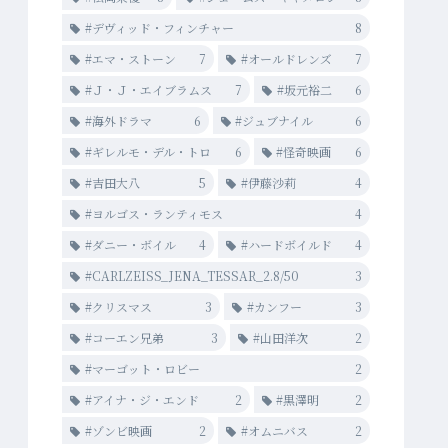
#デヴィッド・フィンチャー
8
#エマ・ストーン
7
#オールドレンズ
7
#Ｊ・Ｊ・エイブラムス
7
#坂元裕二
6
#海外ドラマ
6
#ジュブナイル
6
#ギレルモ・デル・トロ
6
#怪奇映画
6
#吉田大八
5
#伊藤沙莉
4
#ヨルゴス・ランティモス
4
#ダニー・ボイル
4
#ハードボイルド
4
#CARLZEISS_JENA_TESSAR_2.8/50
3
#クリスマス
3
#カンフー
3
#コーエン兄弟
3
#山田洋次
2
#マーゴット・ロビー
2
#アイナ・ジ・エンド
2
#黒澤明
2
#ゾンビ映画
2
#オムニバス
2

..............................

| ACTIVITY |
A verbatim copy of every entry above, with no pictures, is the expected output.

| TASK RESPONSE |
#デヴィッド・フィンチャー
8
#エマ・ストーン
7
#オールドレンズ
7
#Ｊ・Ｊ・エイブラムス
7
#坂元裕二
6
#海外ドラマ
6
#ジュブナイル
6
#ギレルモ・デル・トロ
6
#怪奇映画
6
#吉田大八
5
#伊藤沙莉
4
#ヨルゴス・ランティモス
4
#ダニー・ボイル
4
#ハードボイルド
4
#CARLZEISS_JENA_TESSAR_2.8/50
3
#クリスマス
3
#カンフー
3
#コーエン兄弟
3
#山田洋次
2
#マーゴット・ロビー
2
#アイナ・ジ・エンド
2
#黒澤明
2
#ゾンビ映画
2
#オムニバス
2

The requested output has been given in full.